# adding sound



## gibroni (Mar 24, 2006)

Slot cars were my first hobby. I inhertited it from my dad who was active in building 1/24 scale cars and tracks. I was exposed to it for as long as I could remember. I had a lot of sets growing up as a kid and recently visited a new commercial track in my town, letric motorsports in Wilkes-Barre. So now I've been researching the hobby again and want to build a track. I really love the wooden routed track by Ted Gowder and I'd love to build one like it. I think the routed tracks by Luf have an unbelievable realism and watching the videos on his site is so cool. But as I'm returning to this hobby I might just buy an AFX set and start from there. 

One thing I really like about auto racing in general is the sound of the engines as the cars zoom by. I think that's something missing in slot cars. So I have an idea that I think is possible. Since most of the serious slot racers have a PC hooked up for timing, why could they be used for sound also? My idea involves 5.1 surround sound and a 5.1 PC speaker set-up. Using reed switches located around the track in the 5 positions far left, left, center, right, and far right to trigger a sound effect for that channel. Then just have the pc reproduce the zoom sound of a formula one car as goes by out of that particular speaker. It's conceivable to have a slightly different sound for each channel AND each different lane. The sound of the different channels and sounds coming out of them as the different cars pass would be awesome. I have the idea but not the know how so I just wanted to throw this out there. Maybe this could be a nice open project for a few of our friends who are programmers.


----------



## Slott V (Feb 3, 2005)

I always thought it would be cool to have race sounds and narration from an announcer while you raced. There's tons of soundtracks out there from al forms of racing.

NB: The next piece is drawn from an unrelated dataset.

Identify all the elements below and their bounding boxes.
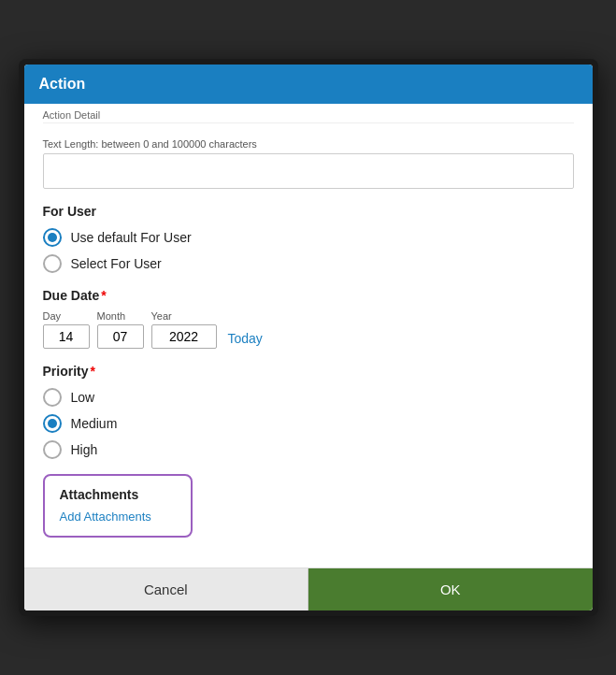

Also thought it would be cool if someone made a production out of an event where the cars and track would be filmed and put up on TV screens. Have the drivers presented with graphic overlays of statistics and stuff like you see before a NASCAR race or similar, showing the driver with his qualifying time and position. Or have a computer program that showed updated track positions on a horizontal scroll like on TV with the race video in the background. :thumbsup:


----------



## jimbo-slots (Feb 28, 2006)

Another thing that would be cool is along with the other switches if you could put sensors of something on certain points on the catch fence so when a car would come off you would here scretching tires and the sound of a crash. I wish I could help out, it sounds very do-able. The switches and sensors are the easy part, writing the software is the hard part.


----------



## AfxToo (Aug 29, 2003)

-----


----------



## Stoosh (Feb 13, 2006)

I have Trakmate and just started playing with the sound. It seems there are a lot of various sounds and circumstances that you could use. I enjoy it, but I do agree with some of you that it can get annoying if you use too many of them.


----------



## Slott V (Feb 3, 2005)

Yes it would certainly be only entertainment value, but it could also appeal to kids at a party event or something.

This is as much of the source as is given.